Page-level text extractions

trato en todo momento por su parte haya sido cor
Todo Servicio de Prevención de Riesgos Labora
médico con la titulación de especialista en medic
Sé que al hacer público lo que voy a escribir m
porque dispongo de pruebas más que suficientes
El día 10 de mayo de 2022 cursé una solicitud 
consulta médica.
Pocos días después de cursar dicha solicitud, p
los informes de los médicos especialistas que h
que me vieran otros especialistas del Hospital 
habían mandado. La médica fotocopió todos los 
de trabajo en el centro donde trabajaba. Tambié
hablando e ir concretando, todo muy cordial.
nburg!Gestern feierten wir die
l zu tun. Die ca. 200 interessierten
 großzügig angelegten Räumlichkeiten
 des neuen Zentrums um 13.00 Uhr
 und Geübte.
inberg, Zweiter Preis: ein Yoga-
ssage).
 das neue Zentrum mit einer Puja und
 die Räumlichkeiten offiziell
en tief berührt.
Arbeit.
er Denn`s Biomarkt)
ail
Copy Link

...

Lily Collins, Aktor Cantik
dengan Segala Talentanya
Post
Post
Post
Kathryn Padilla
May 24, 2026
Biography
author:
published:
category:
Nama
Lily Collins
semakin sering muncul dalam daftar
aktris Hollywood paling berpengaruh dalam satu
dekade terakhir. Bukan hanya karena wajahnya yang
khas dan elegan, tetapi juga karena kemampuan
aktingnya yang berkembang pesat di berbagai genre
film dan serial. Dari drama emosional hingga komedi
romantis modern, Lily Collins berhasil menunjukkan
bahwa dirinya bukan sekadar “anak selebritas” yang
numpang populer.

▸ **TRY IT**: When a line above contains the string "yang", copy that line.

▸ **EXERCISE OUTPUT**:
dekade terakhir. Bukan hanya karena wajahnya yang
aktingnya yang berkembang pesat di berbagai genre
bahwa dirinya bukan sekadar “anak selebritas” yang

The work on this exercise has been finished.